## DESCRIPTION OF THE TASK
Isolate every line in the records below with "CALLIE" in it.
SUPPLIED MATERIAL START
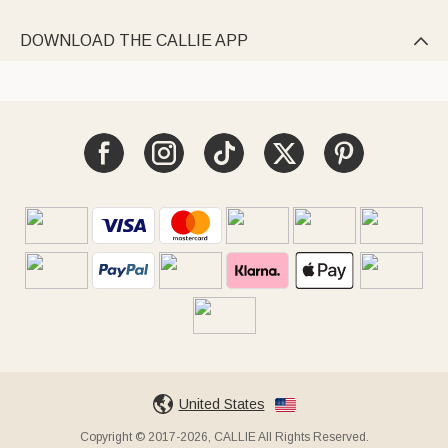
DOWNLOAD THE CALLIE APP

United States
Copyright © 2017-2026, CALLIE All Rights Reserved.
SUPPLIED MATERIAL END
SUPPLIED MATERIAL START
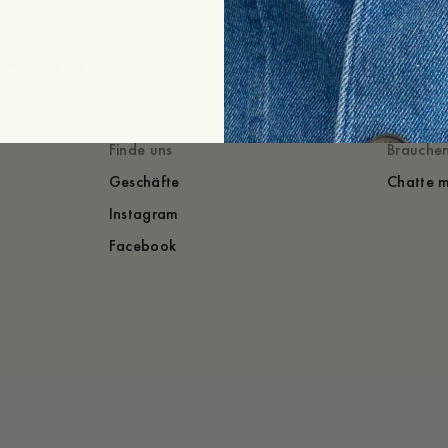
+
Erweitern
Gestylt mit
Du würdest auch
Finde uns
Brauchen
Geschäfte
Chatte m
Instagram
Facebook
SUPPLIED MATERIAL END
## RESPONSE TO THIS TASK
DOWNLOAD THE CALLIE APP
Copyright © 2017-2026, CALLIE All Rights Reserved.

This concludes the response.